Crucé la calle y me lo encontré a Martín Romano, el de Análisis IV, quien venía en dirección contraria a la mía. (Me lo cruzo siempre porque es del barrio: al principio era gracioso, pero ahora ya resulta molesto). Nos saludamos con una murmuración y cada uno siguió su camino. Me acordé de que tenía que retirar mi pantalón de Kung Fu de la modista (se había roto) y volví por donde había venido.

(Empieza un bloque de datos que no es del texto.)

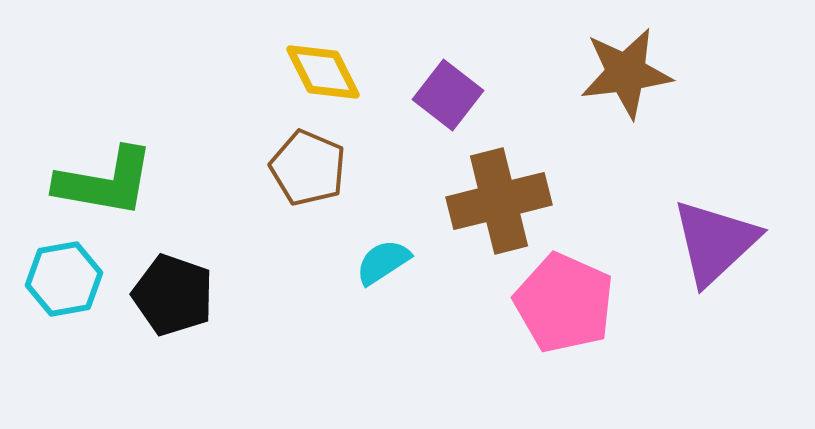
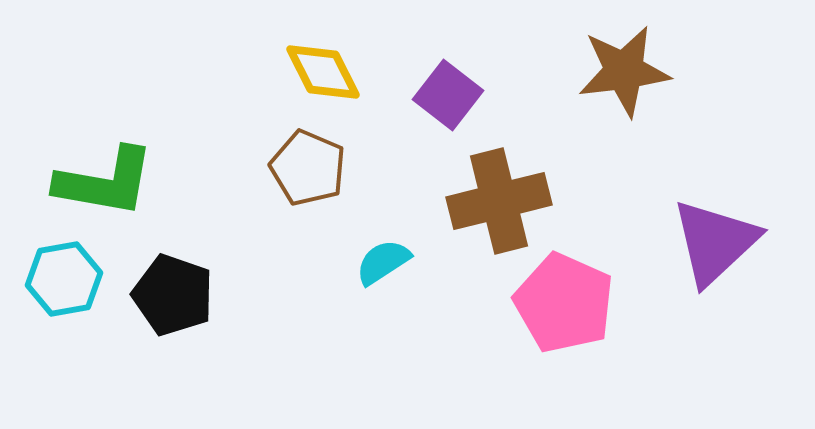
brown star: moved 2 px left, 2 px up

En el bar de la esquina de la peluquería, en una mesa pegada a la ventana, estaba ¡Fabián charlando muy animadamente y, a puras risitas, con Martín! Sí, Fabián, el rubiecito de pelo corto, el de la cara de loco, el de la cara de asesino serial de hormigas. ¿Se acuerdan? Fue compañero nuestro cuando lo tuvimos a Martín de profesor. Digo lo de hormigas porque me acuerdo de que tenía un fornicario. ¡Un fornicario! ¿Se acuerdan? ¿A qué clase de loco se le puede ocurrir creerse el Big Brother de las hormigas?

En fin, los saludé con la manito.

Como a la noche hubo un maratón de “The Bing Bang Theory”, en casa nadie quería cocinar. Entonces bajé a buscar unas empanadas en “El Salteño” y ahí vi a Martín que estaba a los besos apasionados con alguien de pelo corto y claro.

Yo pensé lo mismo que están pensando ahora ustedes y, como estaba sin anteojos, me acerqué mucho para ver qué estaba pasando. En ese momento se dieron vuelta los dos (Martín y su novia de pelo corto) y me miraron con cara de “sacale una foto, boludo, así te dura más”.